ML4PhySim : Machine Learning for Physical Simulations Challenge (The airfoil design)
Mouadh Yagoubi, Milad Leyli-Abadi, David Danan, Jean-Patrick Brunet, Jocelyn Ahmed Mazari, Florent Bonnet, Asma Farjallah, Marc Schoenauer, Patrick Gallinari
TL;DR
ML4PhySim tackles the challenge of deploying ML surrogates for CFD-based airfoil design by introducing a unified, multi-criteria evaluation through the LIPS framework on Codabench. It leverages the AirfRANS dataset with OpenFOAM ground truth to jointly assess accuracy, computational speed, OOD generalization, and physics compliance, with a transparent, reproducible scoring formula $Score=\alpha_{ML}\cdot Score_{ML}+\alpha_{OOD}\cdot Score_{OOD}+\alpha_{PH}\cdot Score_{Physics}$. The paper also integrates NVIDIA Modulus as the surrogate-modeling framework and provides practical examples (OpenFOAM baseline and FC network) to demonstrate scoring mechanics, including detailed 0/1/2 point thresholds and speed-up normalization.

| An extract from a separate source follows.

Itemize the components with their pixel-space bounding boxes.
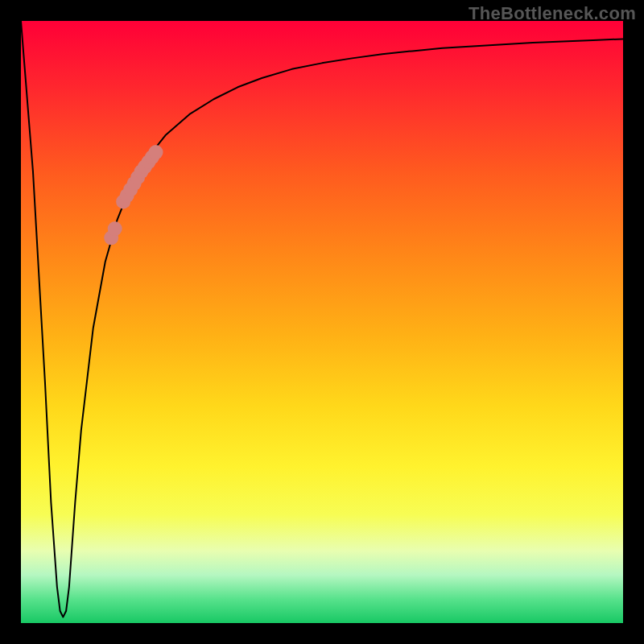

By offering an end-to-end starting kit and online evaluation, the work aims to standardize benchmarks for PDE-based physical problems and encourage collaboration between ML and physical sciences communities toward faster, reliable CFD surrogate models.
Abstract
The use of machine learning (ML) techniques to solve complex physical problems has been considered recently as a promising approach. However, the evaluation of such learned physical models remains an important issue for industrial use. The aim of this competition is to encourage the development of new ML techniques to solve physical problems using a unified evaluation framework proposed recently, called Learning Industrial Physical Simulations (LIPS). We propose learning a task representing a well-known physical use case: the airfoil design simulation, using a dataset called AirfRANS. The global score calculated for each submitted solution is based on three main categories of criteria covering different aspects, namely: ML-related, Out-Of-Distribution, and physical compliance criteria. To the best of our knowledge, this is the first competition addressing the use of ML-based surrogate approaches to improve the trade-off computational cost/accuracy of physical simulation.The competition is hosted by the Codabench platform with online training and evaluation of all submitted solutions.